Review Summary: Soon I'll smile, I know I'll feel this loneliness no more, all of my days
Alexi Murdoch has quickly become one of those guys whose music is featured in a ton of shows and movies and yet nobody has any clue whom he is. For example, his song “Orange Sky” alone has been used in The O.C., House, Prison Break, Ladder 49, Ugly Betty, Dirty Sexy Money, and Garden State. Quite a large list of appearances, with absolutely no actual exposure or record sales, for the young Scotsman. When “Orange Sky” was played on The O.C., music execs from many major label companies knocked at the door, and in response Alexi did the most indie thing you can; start your own record label. That record label is called Zero Summer, which is ironic because Time Without Consequence
, as the title suggests, is the perfect lazy summer album.

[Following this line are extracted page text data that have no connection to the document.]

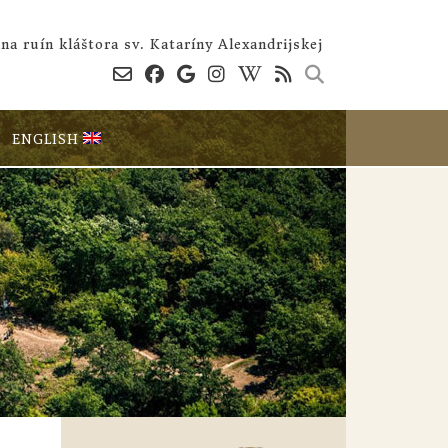
na ruín kláštora sv. Kataríny Alexandrijskej
ENGLISH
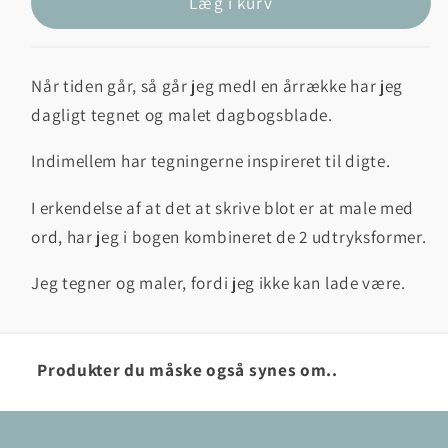
Læg i kurv
Når tiden går, så går jeg med
I en årrække har jeg
dagligt tegnet og malet dagbogsblade.
Indimellem har tegningerne inspireret til digte.
I erkendelse af at det at skrive blot er at male med
ord, har jeg i bogen kombineret de 2 udtryksformer.
Jeg tegner og maler, fordi jeg ikke kan lade være.
Produkter du måske også synes om..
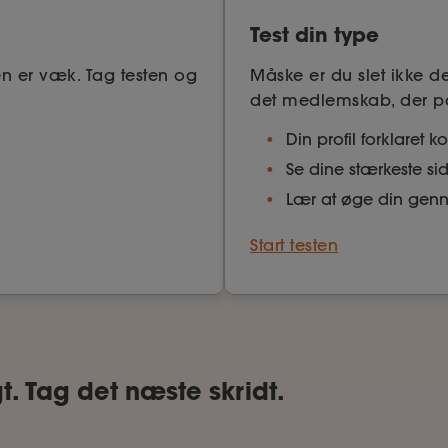
Test din type
en er væk. Tag testen og
Måske er du slet ikke de
det medlemskab, der pas
Din profil forklaret k
Se dine stærkeste si
Lær at øge din genn
Start testen
t. Tag det næste skridt.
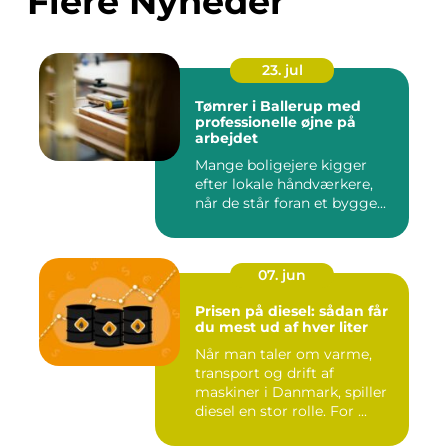
Flere Nyheder
23. jul
Tømrer i Ballerup med
professionelle øjne på
arbejdet
Mange boligejere kigger
efter lokale håndværkere,
når de står foran et bygge...
07. jun
Prisen på diesel: sådan får
du mest ud af hver liter
Når man taler om varme,
transport og drift af
maskiner i Danmark, spiller
diesel en stor rolle. For ...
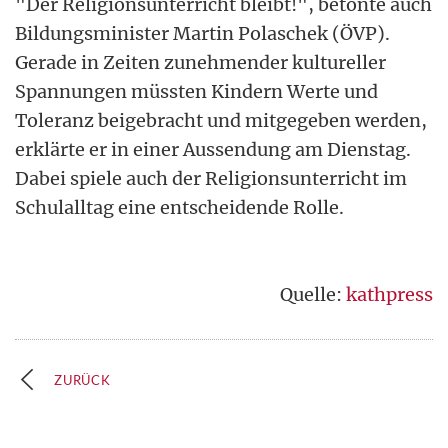
"Der Religionsunterricht bleibt!", betonte auch
Bildungsminister Martin Polaschek (ÖVP).
Gerade in Zeiten zunehmender kultureller
Spannungen müssten Kindern Werte und
Toleranz beigebracht und mitgegeben werden,
erklärte er in einer Aussendung am Dienstag.
Dabei spiele auch der Religionsunterricht im
Schulalltag eine entscheidende Rolle.
Quelle:
kathpress
ZURÜCK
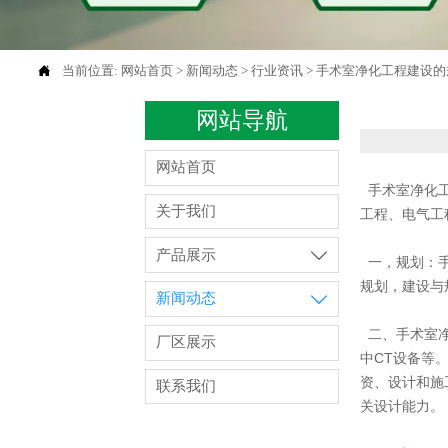

当前位置:
网站首页
>
新闻动态
>
行业资讯
>
手术室净化工程建设的
网站导航
网站首页
手术室净化工
关于我们
工程、电气工
产品展示

一，规划：手
规划，建设与
新闻动态

二、手术室净
厂区展示
中CT设备等
资、设计和施
联系我们
关设计能力。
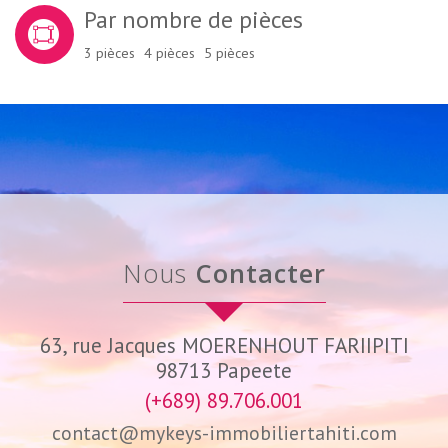
Par nombre de pièces
3 pièces
4 pièces
5 pièces
Nous
Contacter
63, rue Jacques MOERENHOUT FARIIPITI
98713
Papeete
(+689) 89.706.001
contact@mykeys-immobiliertahiti.com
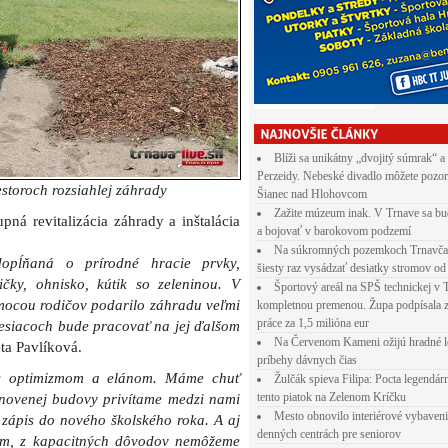
Blíži sa unikátny „dvojitý súmrak“ a
Perzeidy. Nebeské divadlo môžete pozor
estoroch rozsiahlej záhrady
Šianec nad Hlohovcom
Zažite múzeum inak. V Trnave sa bu
ná revitalizácia záhrady a inštalácia
a bojovať v barokovom podzemí
Na súkromných pozemkoch Trnavča
opĺňaná o prírodné hracie prvky,
šiesty raz vysádzať desiatky stromov od
ičky, ohnisko, kútik so zeleninou. V
Športový areál na SPŠ technickej v 
ocou rodičov podarilo záhradu veľmi
kompletnou premenou. Župa podpísala 
práce za 1,5 milióna eur
mesiacoch bude pracovať na jej ďalšom
Na Červenom Kameni ožijú hradné l
ta Pavlíková.
príbehy dávnych čias
 s optimizmom a elánom. Máme chuť
Žulčák spieva Filipa: Pocta legendá
tento piatok na Zelenom Kríčku
ynovenej budovy privítame medzi nami
Mesto obnovilo interiérové vybaven
 zápis do nového školského roka. A aj
denných centrách pre seniorov
čom, z kapacitných dôvodov nemôžeme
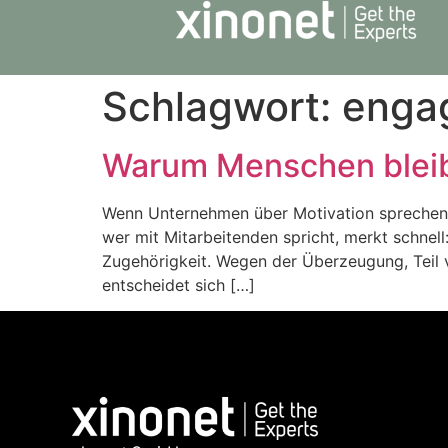
Schlagwort:
enga
Warum Menschen bleibe
Wenn Unternehmen über Motivation sprechen, 
wer mit Mitarbeitenden spricht, merkt schnel
Zugehörigkeit. Wegen der Überzeugung, Teil v
entscheidet sich […]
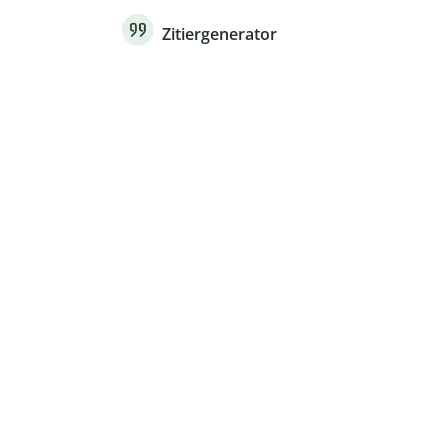
Zitiergenerator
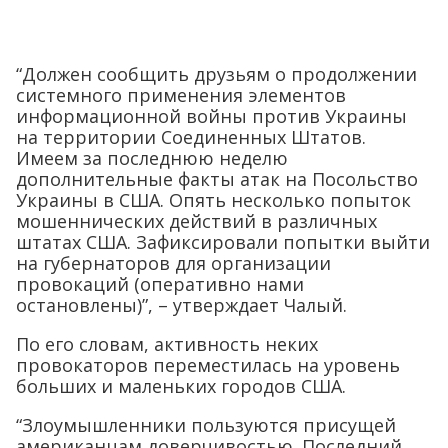
“Должен сообщить друзьям о продолжении
системного применения элементов
информационной войны против Украины
на территории Соединенных Штатов.
Имеем за последнюю неделю
дополнительные факты атак на Посольство
Украины в США. Опять несколько попыток
мошеннических действий в различных
штатах США. Зафиксировали попытки выйти
на губернаторов для организации
провокаций (оперативно нами
остановлены)”, – утверждает Чалый.
По его словам, активность неких
провокаторов переместилась на уровень
больших и маленьких городов США.
“Злоумышленники пользуются присущей
американцам доверчивостью. Последний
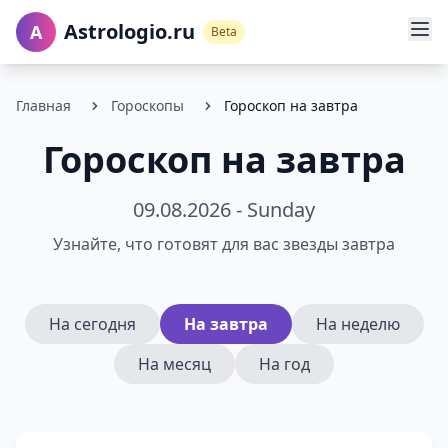
Astrologio.ru
A
Beta
Главная
Гороскопы
Гороскоп на завтра
Гороскоп на завтра
09.08.2026 - Sunday
Узнайте, что готовят для вас звезды завтра
На сегодня
На завтра
На неделю
На месяц
На год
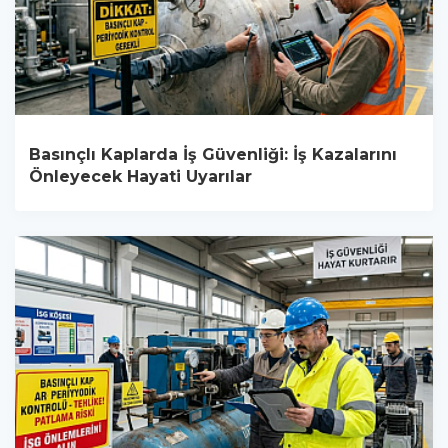
Basınçlı Kaplarda İş Güvenliği: İş Kazalarını
Önleyecek Hayati Uyarılar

Alexi Murdoch writes quiet, almost ambling acoustic songs that depend entirely on his soft, warm tenor. He has a very distinct and very beautiful voice, and he uses it in a way that compliments his minimalist approach to songwriting. Opener “All My Days”, on top of having beautiful instrumentation, is peppered with honest and heartfelt lyrics. His lyrics, especially on “Orange Sky”, give you the vibe that he is devoutly religious in some way or another, which would make sense as this release was distributed through Razor & Tie. His lyrical work is simple, yet always feels genuine. When he sings a line like “Well I have been quietly standing in the shade. all of my days, watch the sky breaking on the promise that we made, all of this rain” off “All My Days”, you can’t help but smile. He can sing love songs without sounding overly cutesy, or overly Jack Johnson-y either. His voice feels like a warm blanket, always smooth and self-assured in its purpose. Alexi never has a voice that is always on a sort of even keel, never uneasy or anxious; Alexi Murdoch will never be confused with Dallas Green.
This needs to be said, as it gets brought up a lot around Alexi Murdoch; he is also often compared to Nick Drake, and for a reason. Their vocal patterns share commonalities, and their acoustic guitar work is both fantastic. However, the biggest difference is in the vibe of their music more than anything else. Listening to Nick Drake at times feels like re-living happy moments in your mind of a girl who slipped through your fingers, while Alexi Murdoch feels like you are in a hammock at the end of a beautiful day with your girlfriend, full of slow walks along the beach, maybe an ice cream cone, and watching the sun go down in each other’s arms. When he is at his most experimental it still isn’t stressful; it feels like you are in a rush to catch a movie time, which is of course nothing big, you can see the later showing. This is the greatest strength and only weakness of the album, the laid-back nature of the instrumentation at times betrays the message in his lyrics.
Alexi Murdoch has crafted a soft, beautiful, low stress album. The album is a wonderful lazy summer album. The song-writing is superb, and Alexi Murdoch’s voice envelops you in a way that diminishes your care in the things that are wrong. Time Without Consequence
does not seem like the debut it is, as Alexi seems way too comfortable and self-assured in terms of his song-writing and his vocal range. This is one of the better acoustic albums to come out in the 00’s, and one that makes it nearly impossible to be sad, at least just for an hour.